- [INPUT DATA]

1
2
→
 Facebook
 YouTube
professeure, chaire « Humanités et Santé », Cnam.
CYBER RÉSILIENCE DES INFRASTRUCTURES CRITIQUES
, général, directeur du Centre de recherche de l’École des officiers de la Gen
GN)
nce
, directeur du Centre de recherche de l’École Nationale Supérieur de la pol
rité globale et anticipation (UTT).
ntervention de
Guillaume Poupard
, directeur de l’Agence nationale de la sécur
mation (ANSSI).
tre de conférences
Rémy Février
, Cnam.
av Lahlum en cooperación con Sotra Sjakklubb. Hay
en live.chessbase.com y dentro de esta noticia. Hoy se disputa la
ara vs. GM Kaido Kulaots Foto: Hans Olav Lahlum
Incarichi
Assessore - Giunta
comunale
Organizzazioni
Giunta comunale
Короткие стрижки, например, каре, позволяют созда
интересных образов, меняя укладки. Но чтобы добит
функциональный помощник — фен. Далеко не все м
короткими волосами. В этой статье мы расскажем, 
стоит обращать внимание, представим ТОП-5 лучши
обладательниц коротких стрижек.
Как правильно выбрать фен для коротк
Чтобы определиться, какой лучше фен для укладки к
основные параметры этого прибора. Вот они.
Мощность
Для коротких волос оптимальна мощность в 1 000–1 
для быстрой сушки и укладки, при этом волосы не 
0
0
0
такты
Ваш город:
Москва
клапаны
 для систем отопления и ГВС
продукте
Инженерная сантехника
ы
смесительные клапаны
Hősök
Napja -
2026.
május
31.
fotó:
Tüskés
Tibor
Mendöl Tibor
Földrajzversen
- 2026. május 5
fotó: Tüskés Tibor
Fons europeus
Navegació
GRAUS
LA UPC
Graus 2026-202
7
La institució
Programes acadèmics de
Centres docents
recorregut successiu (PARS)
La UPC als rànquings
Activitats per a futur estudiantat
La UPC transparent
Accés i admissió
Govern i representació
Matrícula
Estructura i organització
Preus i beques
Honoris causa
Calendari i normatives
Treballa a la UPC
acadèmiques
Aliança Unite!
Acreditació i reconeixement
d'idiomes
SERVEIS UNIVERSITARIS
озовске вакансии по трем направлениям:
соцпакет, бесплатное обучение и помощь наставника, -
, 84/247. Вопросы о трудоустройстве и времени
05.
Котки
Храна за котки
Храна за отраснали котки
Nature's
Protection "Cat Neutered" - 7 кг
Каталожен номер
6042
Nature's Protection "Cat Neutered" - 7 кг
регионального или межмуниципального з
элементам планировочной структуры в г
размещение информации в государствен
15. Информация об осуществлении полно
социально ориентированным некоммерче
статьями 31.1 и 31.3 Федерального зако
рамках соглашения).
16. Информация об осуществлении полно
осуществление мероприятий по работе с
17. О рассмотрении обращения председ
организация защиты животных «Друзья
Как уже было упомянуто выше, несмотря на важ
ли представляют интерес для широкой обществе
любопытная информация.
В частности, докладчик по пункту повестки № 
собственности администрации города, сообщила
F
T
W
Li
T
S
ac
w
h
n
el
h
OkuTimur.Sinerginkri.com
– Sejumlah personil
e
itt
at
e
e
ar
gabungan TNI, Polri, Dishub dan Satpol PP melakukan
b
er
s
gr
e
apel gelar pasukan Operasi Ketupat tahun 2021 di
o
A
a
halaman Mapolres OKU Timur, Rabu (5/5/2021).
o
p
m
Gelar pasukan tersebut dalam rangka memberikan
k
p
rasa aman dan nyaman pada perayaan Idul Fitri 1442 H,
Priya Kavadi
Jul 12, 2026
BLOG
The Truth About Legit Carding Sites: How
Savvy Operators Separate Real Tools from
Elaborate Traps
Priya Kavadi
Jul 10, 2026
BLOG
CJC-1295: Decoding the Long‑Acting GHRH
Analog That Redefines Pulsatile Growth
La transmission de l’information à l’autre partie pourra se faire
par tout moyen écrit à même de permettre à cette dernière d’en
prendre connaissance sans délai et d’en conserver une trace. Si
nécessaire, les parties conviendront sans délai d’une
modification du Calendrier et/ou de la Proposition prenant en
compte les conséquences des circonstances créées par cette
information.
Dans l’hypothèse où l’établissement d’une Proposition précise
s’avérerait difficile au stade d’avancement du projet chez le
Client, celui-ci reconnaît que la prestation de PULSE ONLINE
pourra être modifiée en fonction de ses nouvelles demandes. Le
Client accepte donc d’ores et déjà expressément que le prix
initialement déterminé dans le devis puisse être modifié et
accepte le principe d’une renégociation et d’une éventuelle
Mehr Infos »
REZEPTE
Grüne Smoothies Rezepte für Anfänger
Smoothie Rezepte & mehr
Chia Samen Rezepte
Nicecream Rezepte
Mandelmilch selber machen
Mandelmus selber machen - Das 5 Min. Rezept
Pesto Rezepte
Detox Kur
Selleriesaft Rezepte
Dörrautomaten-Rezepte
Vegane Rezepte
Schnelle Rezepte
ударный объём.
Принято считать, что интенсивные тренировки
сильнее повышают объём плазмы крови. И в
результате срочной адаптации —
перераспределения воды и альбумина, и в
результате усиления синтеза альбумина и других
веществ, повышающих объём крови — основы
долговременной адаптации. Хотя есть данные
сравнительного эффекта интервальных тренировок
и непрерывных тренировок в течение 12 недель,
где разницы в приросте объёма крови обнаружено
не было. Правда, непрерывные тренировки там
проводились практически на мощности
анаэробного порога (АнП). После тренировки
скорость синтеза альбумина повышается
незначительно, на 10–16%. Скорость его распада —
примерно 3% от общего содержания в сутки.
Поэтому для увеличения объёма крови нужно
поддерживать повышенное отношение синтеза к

- [HOW TO COMPLETE THIS TASK]
Only the lines above starting at the one containing "17. О рассмотрении обращения председ" and ending at the one containing "Client, celui-ci reconnaît", both included, are to be returned, exactly as they read.

- [RESULT BELOW]
17. О рассмотрении обращения председ
организация защиты животных «Друзья
Как уже было упомянуто выше, несмотря на важ
ли представляют интерес для широкой обществе
любопытная информация.
В частности, докладчик по пункту повестки № 
собственности администрации города, сообщила
F
T
W
Li
T
S
ac
w
h
n
el
h
OkuTimur.Sinerginkri.com
– Sejumlah personil
e
itt
at
e
e
ar
gabungan TNI, Polri, Dishub dan Satpol PP melakukan
b
er
s
gr
e
apel gelar pasukan Operasi Ketupat tahun 2021 di
o
A
a
halaman Mapolres OKU Timur, Rabu (5/5/2021).
o
p
m
Gelar pasukan tersebut dalam rangka memberikan
k
p
rasa aman dan nyaman pada perayaan Idul Fitri 1442 H,
Priya Kavadi
Jul 12, 2026
BLOG
The Truth About Legit Carding Sites: How
Savvy Operators Separate Real Tools from
Elaborate Traps
Priya Kavadi
Jul 10, 2026
BLOG
CJC-1295: Decoding the Long‑Acting GHRH
Analog That Redefines Pulsatile Growth
La transmission de l’information à l’autre partie pourra se faire
par tout moyen écrit à même de permettre à cette dernière d’en
prendre connaissance sans délai et d’en conserver une trace. Si
nécessaire, les parties conviendront sans délai d’une
modification du Calendrier et/ou de la Proposition prenant en
compte les conséquences des circonstances créées par cette
information.
Dans l’hypothèse où l’établissement d’une Proposition précise
s’avérerait difficile au stade d’avancement du projet chez le
Client, celui-ci reconnaît que la prestation de PULSE ONLINE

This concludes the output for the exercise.